W życiu św. Filipa Smaldone, syna południowych Włoch, wyraziły się najpiękniejsze wartości jego ojczystej ziemi. Jako kapłan o wielkim sercu, karmiąc się stałą modlitwą i adoracją eucharystyczną, był przede wszystkim świadkiem i sługą miłości, którą okazywał w nadzwyczajny sposób posługując ubogim, zwłaszcza głuchoniemym, którym poświęcił się bez reszty. Dzieło, któremu dał początek, trwa nadal dzięki założonemu przez niego Zgromadzeniu Sióstr Salezjanek od Najświętszych Serc, prowadzącemu działalność w różnych częściach Włoch i całego świata. Św. Filip Smaldone widział w głuchoniemych odbicie oblicza Jezusa i zwykł powtarzać, że podobnie jak adorujemy Najświętszy Sakrament, powinniśmy klękać przed głuchoniemym.
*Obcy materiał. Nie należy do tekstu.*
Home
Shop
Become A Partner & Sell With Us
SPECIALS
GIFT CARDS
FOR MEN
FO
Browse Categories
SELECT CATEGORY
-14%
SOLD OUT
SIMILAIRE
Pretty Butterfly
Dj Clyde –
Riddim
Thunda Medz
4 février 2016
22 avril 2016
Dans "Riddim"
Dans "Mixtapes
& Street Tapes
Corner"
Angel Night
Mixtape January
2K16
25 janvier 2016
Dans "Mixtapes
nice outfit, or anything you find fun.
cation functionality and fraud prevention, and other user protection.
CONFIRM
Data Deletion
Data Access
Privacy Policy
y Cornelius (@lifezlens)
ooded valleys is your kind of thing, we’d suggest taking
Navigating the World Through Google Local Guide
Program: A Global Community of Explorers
Patrząc na jego przykład, odczytajmy w nim wezwanie, by nigdy nie oddzielać miłości do Eucharystii od miłości bliźniego. Więcej, prawdziwą umiejętność miłowania braci możemy zdobyć jedynie wtedy, gdy spotykamy Pana w sakramencie Eucharystii.
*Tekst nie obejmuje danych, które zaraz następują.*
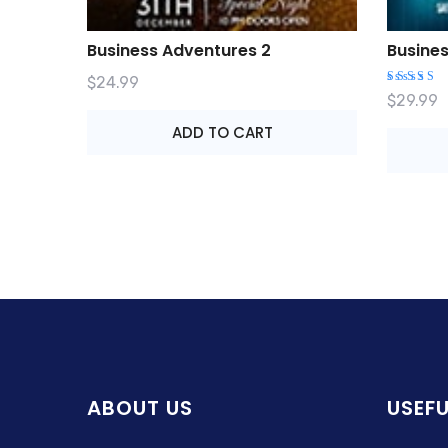
Business Adventures 2
Busine
$
24.99
Rated
$
29.99
4.00
out of
ADD TO CART
5
ABOUT US
USEFU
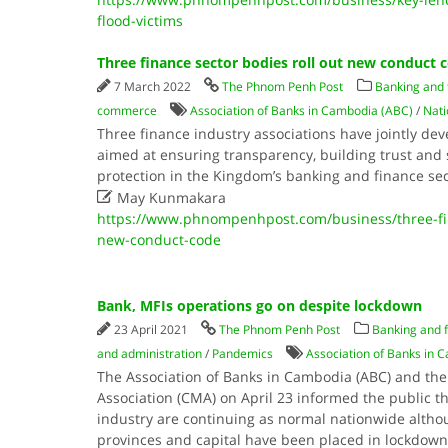
flood-victims
Three finance sector bodies roll out new conduct 
7 March 2022
The Phnom Penh Post
Banking and f
commerce
Association of Banks in Cambodia (ABC)
/
Nati
Three finance industry associations have jointly de
aimed at ensuring transparency, building trust and
protection in the Kingdom’s banking and finance se

May Kunmakara
https://www.phnompenhpost.com/business/three-fin
new-conduct-code
Bank, MFIs operations go on despite lockdown
23 April 2021
The Phnom Penh Post
Banking and f
and administration
/
Pandemics
Association of Banks in 
The Association of Banks in Cambodia (ABC) and th
Association (CMA) on April 23 informed the public t
industry are continuing as normal nationwide altho
provinces and capital have been placed in lockdown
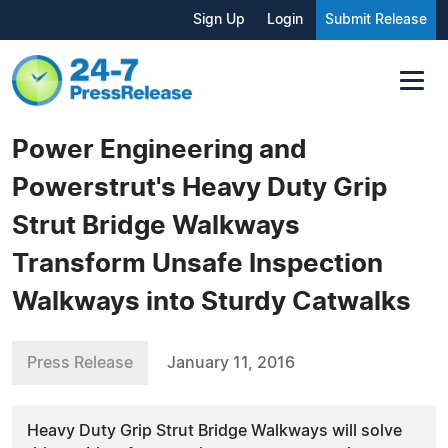
Sign Up
Login
Submit Release
Power Engineering and
Powerstrut's Heavy Duty Grip
Strut Bridge Walkways
Transform Unsafe Inspection
Walkways into Sturdy Catwalks
Press Release
January 11, 2016
Heavy Duty Grip Strut Bridge Walkways will solve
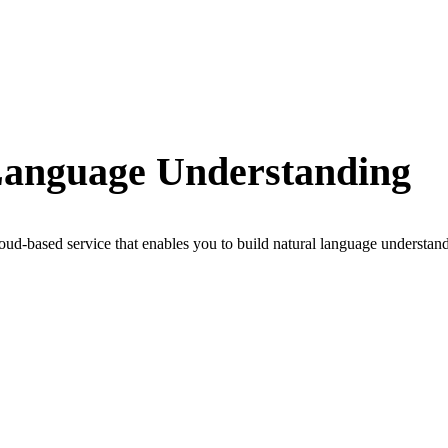
Language Understanding
-based service that enables you to build natural language understand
Św. Róża Venerini to następny przykład wiernej uczennicy Chrystusa, gotowej zostawić wszystko, by pełnić wolę Bożą. Często mówiła: «Tak bardzo przylgnęłam do woli Bożej, że nie ma dla mnie znaczenia ani śmierć, ani życie; pragnę żyć tak długo, jak On zechce, i chcę Mu służyć tak, jak On chce, i to wszystko» (Biografia Andreucci, s. 515). W tym zdaniu się na Boga miała źródło jej dalekosiężna działalność, której oddawała się z odwagą, zabiegając o rozwój duchowy i autentyczną emancypację młodych kobiet swoich czasów. Św. Róży nie zadowalało zapewnienie dziewczętom odpowiedniego wykształcenia, ale starała się dać im pełną formację, mocno zakorzenioną w nauczaniu Kościoła. Jej styl apostolski jeszcze dziś stanowi cechę wyróżniającą życie założonego przez nią Zgromadzenia Pobożnych Nauczycielek Róży Venerini. W dzisiejszym społeczeństwie nadal aktualna i ważna jest posługa, którą pełnią one w szkolnictwie, a zwłaszcza w zakresie formacji kobiet!
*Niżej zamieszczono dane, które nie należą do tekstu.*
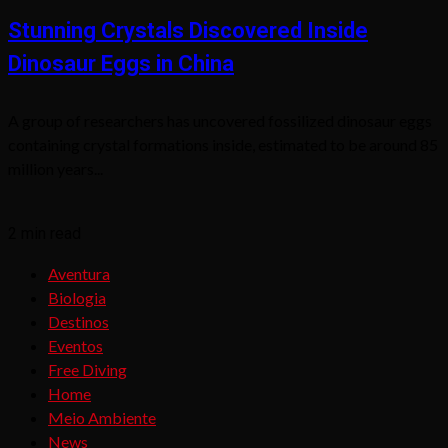
Stunning Crystals Discovered Inside
Dinosaur Eggs in China
A group of researchers has uncovered fossilized dinosaur eggs
containing crystal formations inside, estimated to be around 85
million years...
2 min read
Aventura
Biologia
Destinos
Eventos
Free Diving
Home
Meio Ambiente
News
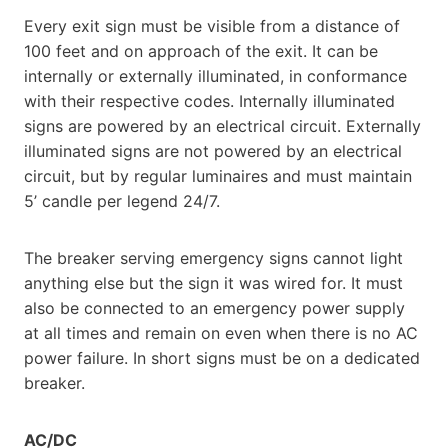
Every exit sign must be visible from a distance of
100 feet and on approach of the exit. It can be
internally or externally illuminated, in conformance
with their respective codes. Internally illuminated
signs are powered by an electrical circuit. Externally
illuminated signs are not powered by an electrical
circuit, but by regular luminaires and must maintain
5’ candle per legend 24/7.
The breaker serving emergency signs cannot light
anything else but the sign it was wired for. It must
also be connected to an emergency power supply
at all times and remain on even when there is no AC
power failure. In short signs must be on a dedicated
breaker.
AC/DC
«Idźcie, sprzedajcie wszystko, co macie, i rozdajcie ubogim (...) potem przyjdźcie i chodźcie za Mną». Na przestrzeni dziejów Kościoła te słowa natchnęły niezliczonych chrześcijan, by pójść za Chrystusem i żyć w radykalnym ubóstwie, pokładając ufność w Bożym miłosierdziu. Pośród tych wielkodusznych uczniów Chrystusa była Francuzka, kobieta, która bez wahania odpowiedziała na wezwanie Boskiego Mistrza. Św. Teodora Guérin wstąpiła do Zgromadzenia Sióstr Opatrzności w 1823 r. i poświęciła się nauczaniu w szkołach. W 1839 r. przełożone wysłały ją do Stanów Zjednoczonych, by stanęła na czele nowej wspólnoty w stanie Indiana.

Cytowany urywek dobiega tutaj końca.